[[ PROVIDED RECORDS open ]]

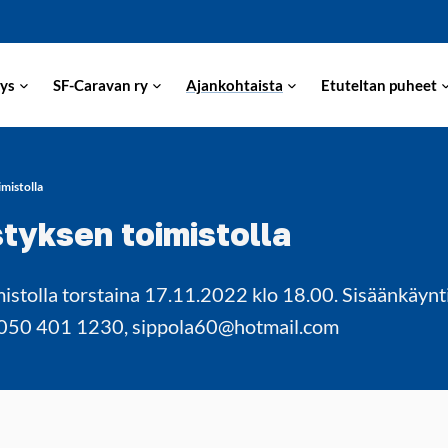
ys
SF-Caravan ry
Ajankohtaista
Etuteltan puheet
mistolla
tyksen toimistolla
stolla torstaina 17.11.2022 klo 18.00. Sisäänkäynti
puh 050 401 1230, sippola60@hotmail.com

[[ PROVIDED RECORDS closed ]]

* **WHAT YOU HAVE TO DO**
What you give back should be the lines from the one with "tyksen toimistolla" to the end of the data, copied exactly, both ends included.

* **RESULT FOR THIS TASK**
tyksen toimistolla
stolla torstaina 17.11.2022 klo 18.00. Sisäänkäynti
puh 050 401 1230, sippola60@hotmail.com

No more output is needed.